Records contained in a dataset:
·····

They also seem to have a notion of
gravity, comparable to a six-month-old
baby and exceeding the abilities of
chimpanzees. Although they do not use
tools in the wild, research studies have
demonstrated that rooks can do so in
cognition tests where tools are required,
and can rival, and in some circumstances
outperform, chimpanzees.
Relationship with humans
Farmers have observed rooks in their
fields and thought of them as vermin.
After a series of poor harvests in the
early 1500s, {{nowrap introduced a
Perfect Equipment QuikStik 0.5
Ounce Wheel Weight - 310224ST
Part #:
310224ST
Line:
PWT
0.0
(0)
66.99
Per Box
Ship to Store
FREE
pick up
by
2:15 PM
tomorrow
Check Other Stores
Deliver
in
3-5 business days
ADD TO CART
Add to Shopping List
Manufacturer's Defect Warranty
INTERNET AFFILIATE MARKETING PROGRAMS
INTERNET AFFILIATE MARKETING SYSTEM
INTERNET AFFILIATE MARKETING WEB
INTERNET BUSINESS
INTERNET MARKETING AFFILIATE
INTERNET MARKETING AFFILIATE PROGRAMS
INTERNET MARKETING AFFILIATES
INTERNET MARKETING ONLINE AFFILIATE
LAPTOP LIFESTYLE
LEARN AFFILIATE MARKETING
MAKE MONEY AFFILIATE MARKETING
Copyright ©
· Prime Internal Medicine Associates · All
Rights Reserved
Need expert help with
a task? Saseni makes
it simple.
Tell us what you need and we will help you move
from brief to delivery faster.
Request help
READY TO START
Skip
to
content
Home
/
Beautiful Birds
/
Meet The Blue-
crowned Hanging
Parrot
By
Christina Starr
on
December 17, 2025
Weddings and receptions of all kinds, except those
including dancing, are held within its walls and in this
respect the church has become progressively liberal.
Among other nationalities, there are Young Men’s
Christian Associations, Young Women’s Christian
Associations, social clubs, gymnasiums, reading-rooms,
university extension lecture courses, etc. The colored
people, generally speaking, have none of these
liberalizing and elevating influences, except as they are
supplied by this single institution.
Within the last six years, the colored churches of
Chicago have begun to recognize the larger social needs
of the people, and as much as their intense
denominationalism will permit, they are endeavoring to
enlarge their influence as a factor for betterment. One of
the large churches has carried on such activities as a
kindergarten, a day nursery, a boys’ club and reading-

·····

• _Aim of the task_
Return the line that contains "people, generally speaking, have" along with every line after it through the end of the entries, exactly, adding nothing.

• _Exercise answer_
people, generally speaking, have none of these
liberalizing and elevating influences, except as they are
supplied by this single institution.
Within the last six years, the colored churches of
Chicago have begun to recognize the larger social needs
of the people, and as much as their intense
denominationalism will permit, they are endeavoring to
enlarge their influence as a factor for betterment. One of
the large churches has carried on such activities as a
kindergarten, a day nursery, a boys’ club and reading-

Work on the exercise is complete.